:: REQUIRED ACTION ::
Where the data below contains pictures, omit them; output the rest word for word.
DATA EXTRACTS START
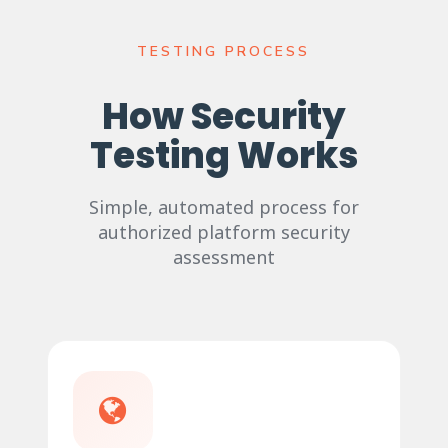
TESTING PROCESS
How Security
Testing Works
Simple, automated process for
authorized platform security
assessment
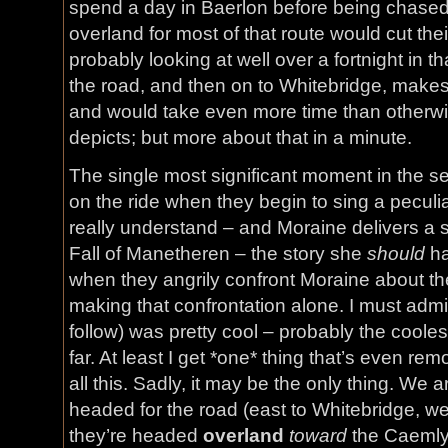
spend a day in Baerlon before being chased
overland for most of that route would cut thei
probably looking at well over a fortnight in t
the road, and then on to Whitebridge, makes 
and would take even more time than otherwis
depicts; but more about that in a minute.
The single most significant moment in the ser
on the ride when they begin to sing a peculi
really understand – and Moraine delivers a 
Fall of Manetheren – the story she
should
ha
when they angrily confront Moraine about th
making that confrontation alone. I must admit
follow) was pretty cool – probably the coolest
far. At least I get *one* thing that’s even rem
all this. Sadly, it may be the only thing. We a
headed for the road (east to Whitebridge, we
they’re headed
overland
toward
the Caemlyn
DATA EXTRACTS END
:: EXERCISE OUTPUT ::
TESTING PROCESS
How Security
Testing Works
Simple, automated process for
authorized platform security
assessment
spend a day in Baerlon before being chased
overland for most of that route would cut thei
probably looking at well over a fortnight in t
the road, and then on to Whitebridge, makes 
and would take even more time than otherwis
depicts; but more about that in a minute.
The single most significant moment in the ser
on the ride when they begin to sing a peculi
really understand – and Moraine delivers a 
Fall of Manetheren – the story she
should
ha
when they angrily confront Moraine about th
making that confrontation alone. I must admit
follow) was pretty cool – probably the coolest
far. At least I get *one* thing that’s even rem
all this. Sadly, it may be the only thing. We a
headed for the road (east to Whitebridge, we
they’re headed
overland
toward
the Caemlyn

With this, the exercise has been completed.